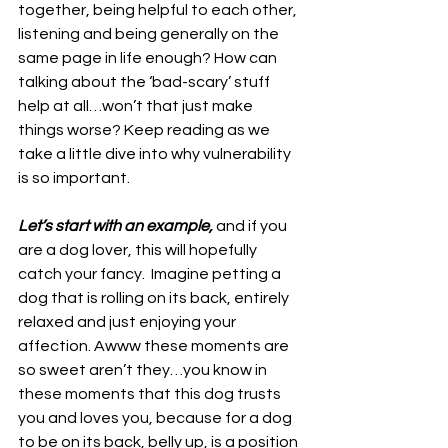
together, being helpful to each other, 
listening and being generally on the 
same page in life enough? How can 
talking about the ‘bad-scary’ stuff 
help at all…won’t that just make 
things worse? Keep reading as we 
take a little dive into why vulnerability 
is so important.  
Let’s start with an example,
 and if you 
are a dog lover, this will hopefully 
catch your fancy.  Imagine petting a 
dog that is rolling on its back, entirely 
relaxed and just enjoying your 
affection. Awww these moments are 
so sweet aren’t they…you know in 
these moments that this dog trusts 
you and loves you, because for a dog 
to be on its back, belly up, is a position 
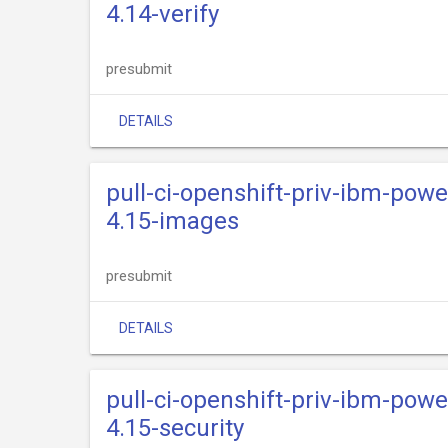
4.14-verify
presubmit
DETAILS
pull-ci-openshift-priv-ibm-powe
4.15-images
presubmit
DETAILS
pull-ci-openshift-priv-ibm-powe
4.15-security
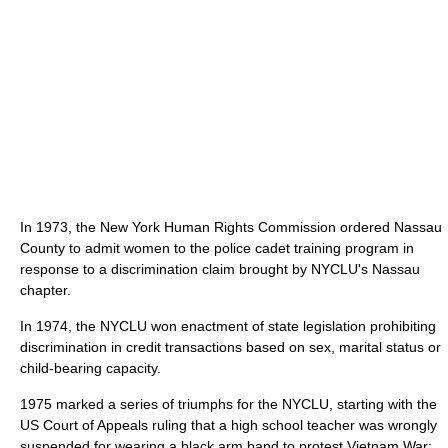
In 1973, the New York Human Rights Commission ordered Nassau
County to admit women to the police cadet training program in
response to a discrimination claim brought by NYCLU's Nassau
chapter.
In 1974, the NYCLU won enactment of state legislation prohibiting
discrimination in credit transactions based on sex, marital status or
child-bearing capacity.
1975 marked a series of triumphs for the NYCLU, starting with the
US Court of Appeals ruling that a high school teacher was wrongly
suspended for wearing a black arm band to protest Vietnam War;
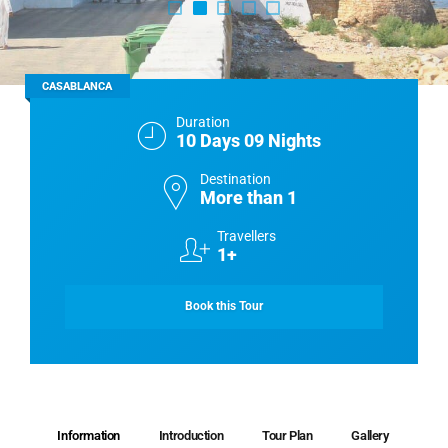
CASABLANCA
Duration
10 Days 09 Nights
Destination
More than 1
Travellers
1+
Book this Tour
Information
Introduction
Tour Plan
Gallery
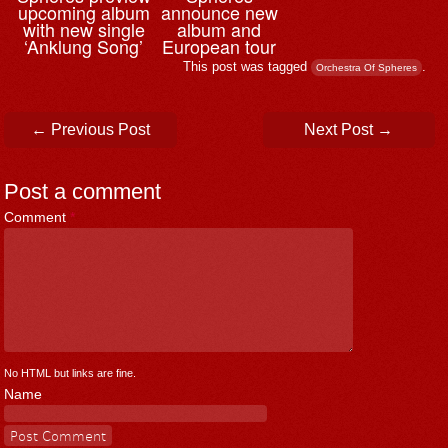
upcoming album
announce new
with new single
album and
‘Anklung Song’
European tour
This post was tagged
.
Orchestra Of Spheres
Post navigation
←
Previous Post
Next Post
→
Post a comment
Comment
*
No HTML but links are fine.
Name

**Exercise directions**.
The data above should be repeated exactly, minus any pictures.

**Result of this exercise**.
together, being helpful to each other, 
listening and being generally on the 
same page in life enough? How can 
talking about the ‘bad-scary’ stuff 
help at all…won’t that just make 
things worse? Keep reading as we 
take a little dive into why vulnerability 
is so important.  
Let’s start with an example,
 and if you 
are a dog lover, this will hopefully 
catch your fancy.  Imagine petting a 
dog that is rolling on its back, entirely 
relaxed and just enjoying your 
affection. Awww these moments are 
so sweet aren’t they…you know in 
these moments that this dog trusts 
you and loves you, because for a dog 
to be on its back, belly up, is a position 
4.14-verify
presubmit
DETAILS
pull-ci-openshift-priv-ibm-powe
4.15-images
presubmit
DETAILS
pull-ci-openshift-priv-ibm-powe
4.15-security
In 1973, the New York Human Rights Commission ordered Nassau
County to admit women to the police cadet training program in
response to a discrimination claim brought by NYCLU's Nassau
chapter.
In 1974, the NYCLU won enactment of state legislation prohibiting
discrimination in credit transactions based on sex, marital status or
child-bearing capacity.
1975 marked a series of triumphs for the NYCLU, starting with the
US Court of Appeals ruling that a high school teacher was wrongly
suspended for wearing a black arm band to protest Vietnam War;
CASABLANCA
Duration
10 Days 09 Nights
Destination
More than 1
Travellers
1+
Book this Tour
Information
Introduction
Tour Plan
Gallery
upcoming album
announce new
with new single
album and
‘Anklung Song’
European tour
This post was tagged
.
Orchestra Of Spheres
Post navigation
←
Previous Post
Next Post
→
Post a comment
Comment
*
No HTML but links are fine.
Name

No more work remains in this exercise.